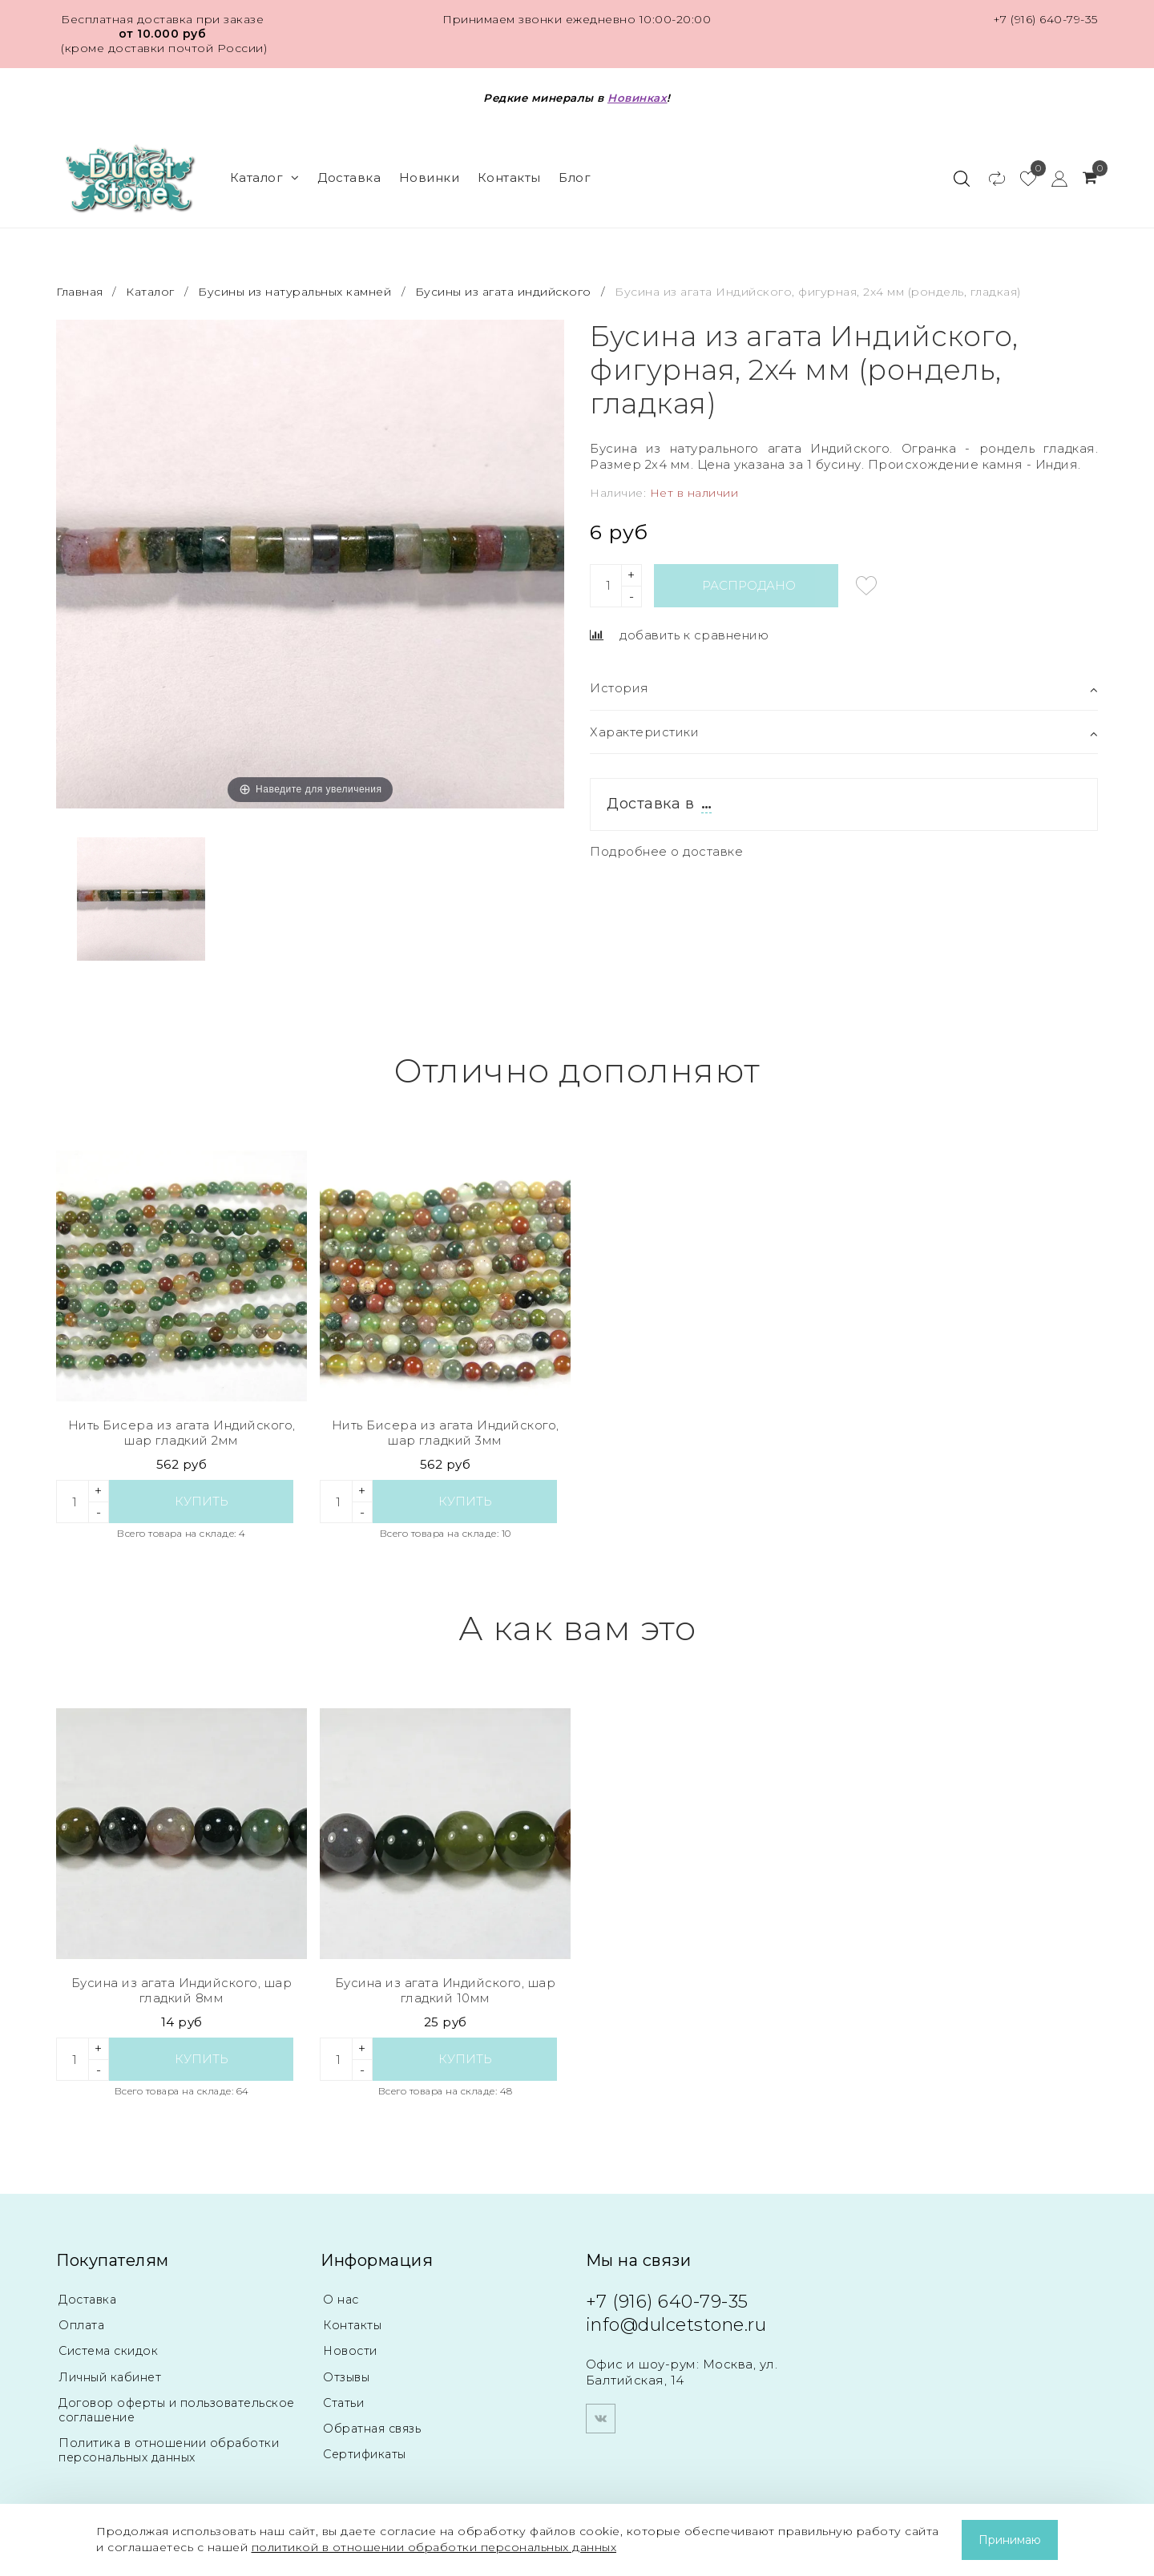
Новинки (429, 177)
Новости (352, 2350)
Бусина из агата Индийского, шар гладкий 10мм (445, 1990)
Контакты (509, 177)
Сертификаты (368, 2453)
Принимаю (1009, 2540)
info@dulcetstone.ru (676, 2325)
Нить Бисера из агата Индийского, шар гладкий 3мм (445, 1433)
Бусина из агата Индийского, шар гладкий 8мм (182, 1990)
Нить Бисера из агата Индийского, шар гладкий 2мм (182, 1433)
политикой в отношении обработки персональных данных (434, 2547)
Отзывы (348, 2376)
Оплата (83, 2324)
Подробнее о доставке (666, 851)
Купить (201, 1501)
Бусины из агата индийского (503, 291)
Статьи (344, 2401)
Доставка (349, 177)
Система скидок (112, 2350)
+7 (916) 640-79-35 (1045, 19)
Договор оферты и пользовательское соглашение (162, 2409)
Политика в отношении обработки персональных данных (173, 2449)
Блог (575, 177)
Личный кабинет (113, 2376)
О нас (342, 2299)
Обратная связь (376, 2427)
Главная (81, 291)
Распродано (749, 585)
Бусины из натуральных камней (294, 291)
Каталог (265, 177)
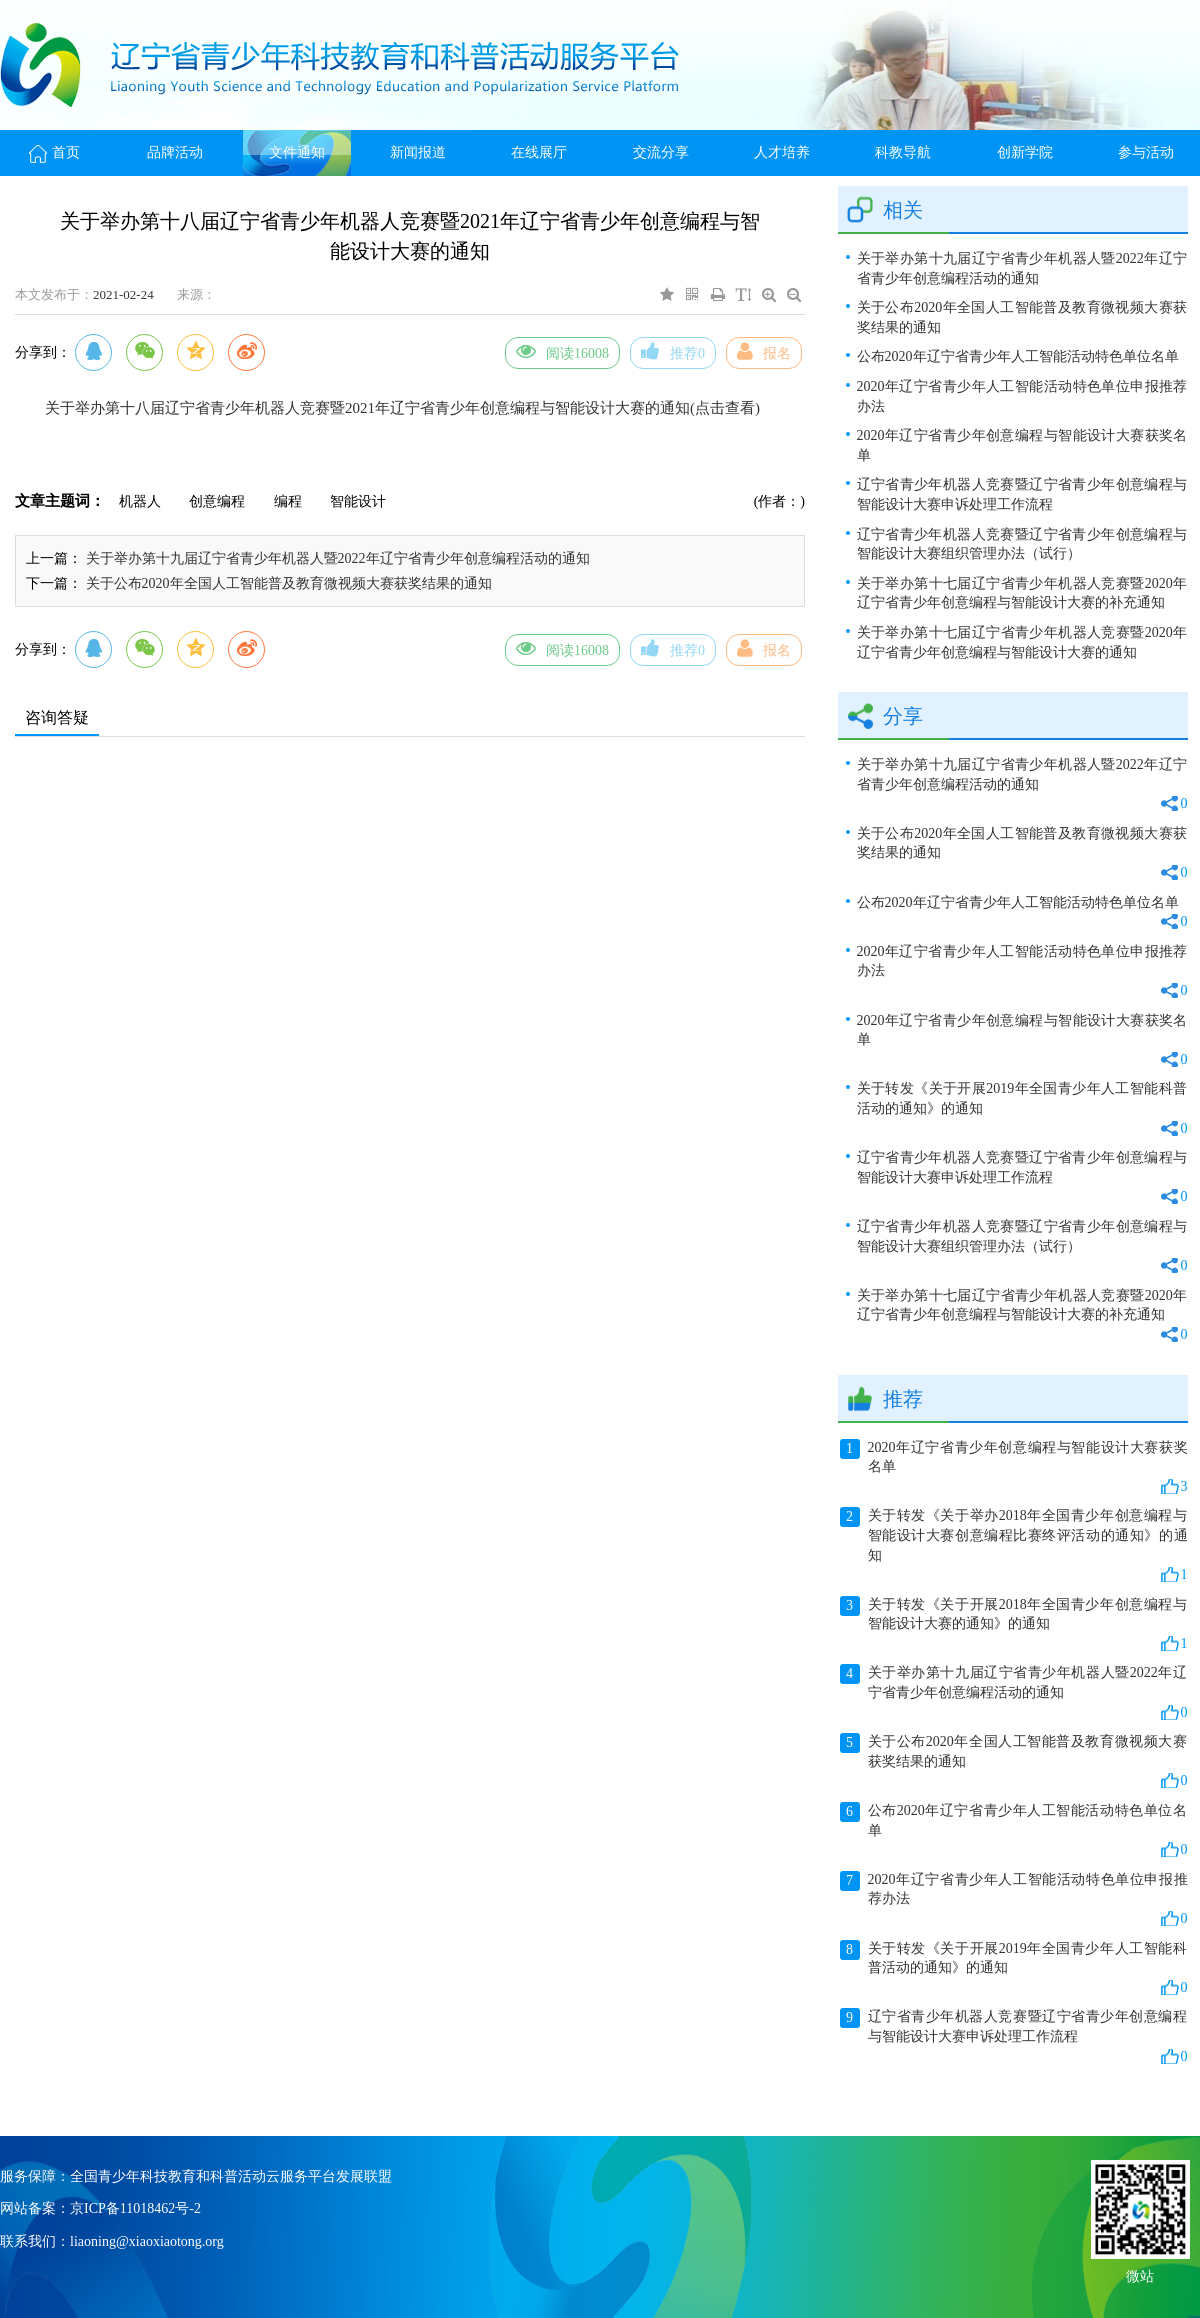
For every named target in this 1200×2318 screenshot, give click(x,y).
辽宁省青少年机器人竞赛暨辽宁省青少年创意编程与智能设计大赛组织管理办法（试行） (1022, 544)
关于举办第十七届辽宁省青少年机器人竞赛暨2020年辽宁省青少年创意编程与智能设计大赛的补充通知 (1022, 593)
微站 (1140, 2274)
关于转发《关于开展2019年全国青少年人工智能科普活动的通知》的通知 (1022, 1109)
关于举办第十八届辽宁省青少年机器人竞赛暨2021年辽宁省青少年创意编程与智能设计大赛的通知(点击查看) (402, 408)
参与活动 (1146, 152)
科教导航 (903, 152)
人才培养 (782, 152)
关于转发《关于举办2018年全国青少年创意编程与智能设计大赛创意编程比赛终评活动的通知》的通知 (1014, 1545)
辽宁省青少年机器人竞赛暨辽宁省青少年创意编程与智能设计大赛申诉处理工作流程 (1022, 494)
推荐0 (673, 351)
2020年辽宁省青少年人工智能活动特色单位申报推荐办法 (1022, 396)
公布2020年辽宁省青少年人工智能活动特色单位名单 (1018, 356)
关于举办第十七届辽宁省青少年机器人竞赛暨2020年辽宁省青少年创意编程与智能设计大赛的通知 (1022, 642)
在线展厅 (539, 152)
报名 (764, 351)
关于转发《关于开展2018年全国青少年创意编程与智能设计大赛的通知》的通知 (1014, 1625)
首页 (54, 152)
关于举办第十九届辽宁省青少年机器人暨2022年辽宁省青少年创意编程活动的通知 (338, 558)
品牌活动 (175, 152)
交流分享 (661, 152)
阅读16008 (562, 351)
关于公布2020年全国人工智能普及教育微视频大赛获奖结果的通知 (289, 583)
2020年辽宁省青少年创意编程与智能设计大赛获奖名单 (1022, 445)
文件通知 (297, 152)
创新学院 (1025, 152)
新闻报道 (418, 152)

+--

EXERCISE AIM: Looking at the material above, count the lines that hold "Бусины" and give the total alone.

OUTPUT OF THE EXERCISE: 2